ASSIGNMENT |
Your task is to repeat exactly the lines below between the line holding "שעברה, כך נמסר, משפרת מאוד את" and the line holding "בפרטים ומוסרים כי טרם הוחלט איזו", inclusive, and only those.

MATERIALS PROVIDED |

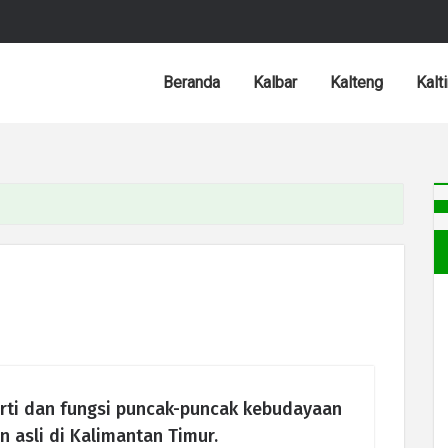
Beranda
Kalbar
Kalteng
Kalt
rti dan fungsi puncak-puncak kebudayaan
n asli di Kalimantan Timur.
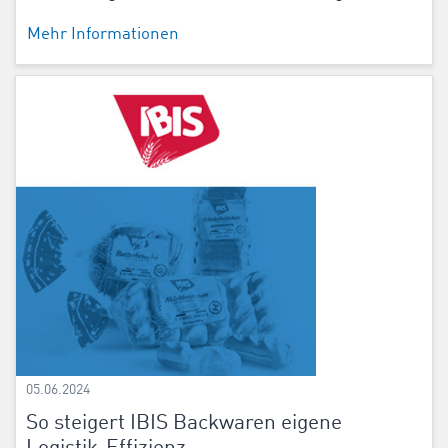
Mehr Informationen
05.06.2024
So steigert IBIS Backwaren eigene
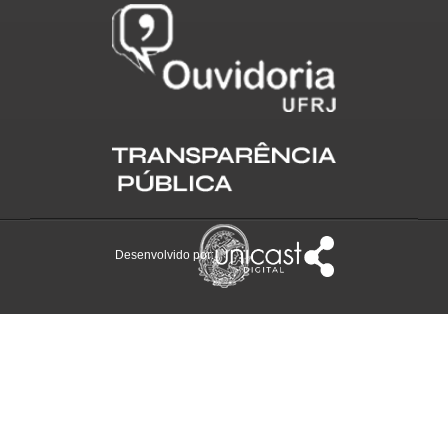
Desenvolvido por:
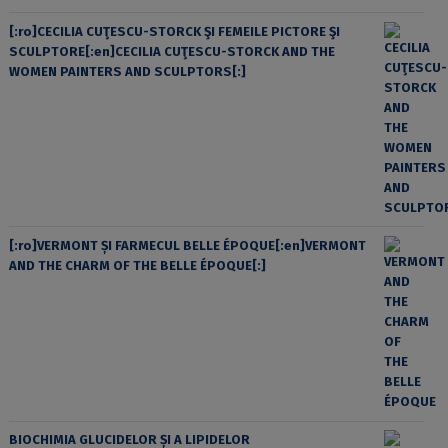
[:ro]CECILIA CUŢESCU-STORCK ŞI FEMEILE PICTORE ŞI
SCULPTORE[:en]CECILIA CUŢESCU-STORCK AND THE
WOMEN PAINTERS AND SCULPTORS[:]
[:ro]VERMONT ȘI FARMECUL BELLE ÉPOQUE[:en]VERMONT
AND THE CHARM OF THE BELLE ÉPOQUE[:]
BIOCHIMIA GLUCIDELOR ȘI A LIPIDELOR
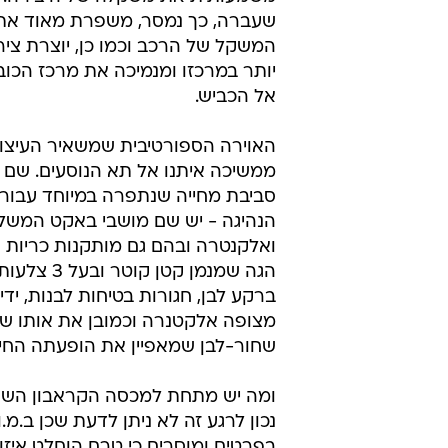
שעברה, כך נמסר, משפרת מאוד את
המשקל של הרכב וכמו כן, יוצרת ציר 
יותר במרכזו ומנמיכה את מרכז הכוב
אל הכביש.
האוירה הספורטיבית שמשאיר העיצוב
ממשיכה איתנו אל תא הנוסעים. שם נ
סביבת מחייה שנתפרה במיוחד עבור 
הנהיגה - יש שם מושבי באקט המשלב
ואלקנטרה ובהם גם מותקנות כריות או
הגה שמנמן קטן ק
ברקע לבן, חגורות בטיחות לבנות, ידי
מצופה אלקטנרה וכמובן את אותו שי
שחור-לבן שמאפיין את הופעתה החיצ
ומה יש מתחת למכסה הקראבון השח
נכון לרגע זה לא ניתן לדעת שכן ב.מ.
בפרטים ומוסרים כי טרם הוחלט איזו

---

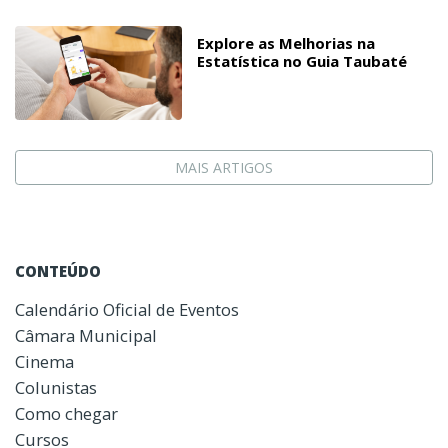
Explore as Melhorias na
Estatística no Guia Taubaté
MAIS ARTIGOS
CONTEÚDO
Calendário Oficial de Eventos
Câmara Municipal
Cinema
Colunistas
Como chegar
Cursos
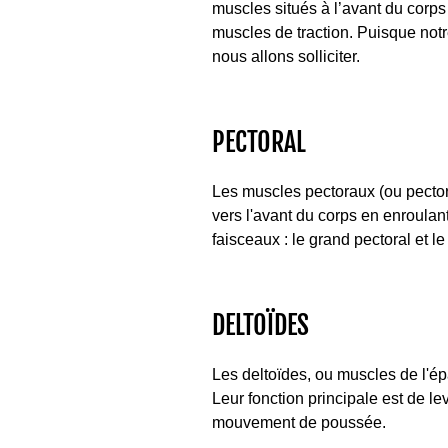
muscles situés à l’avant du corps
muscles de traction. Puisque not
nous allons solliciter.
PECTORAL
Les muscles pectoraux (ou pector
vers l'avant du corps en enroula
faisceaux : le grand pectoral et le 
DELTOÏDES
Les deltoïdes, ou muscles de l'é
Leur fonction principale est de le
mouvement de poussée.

ANSWER TO THE PROBLEM |
שעברה, כך נמסר, משפרת מאוד את
המשקל של הרכב וכמו כן, יוצרת ציר 
יותר במרכזו ומנמיכה את מרכז הכוב
אל הכביש.
האוירה הספורטיבית שמשאיר העיצוב
ממשיכה איתנו אל תא הנוסעים. שם נ
סביבת מחייה שנתפרה במיוחד עבור 
הנהיגה - יש שם מושבי באקט המשלב
ואלקנטרה ובהם גם מותקנות כריות או
הגה שמנמן קטן ק
ברקע לבן, חגורות בטיחות לבנות, ידי
מצופה אלקטנרה וכמובן את אותו שי
שחור-לבן שמאפיין את הופעתה החיצ
ומה יש מתחת למכסה הקראבון השח
נכון לרגע זה לא ניתן לדעת שכן ב.מ.
בפרטים ומוסרים כי טרם הוחלט איזו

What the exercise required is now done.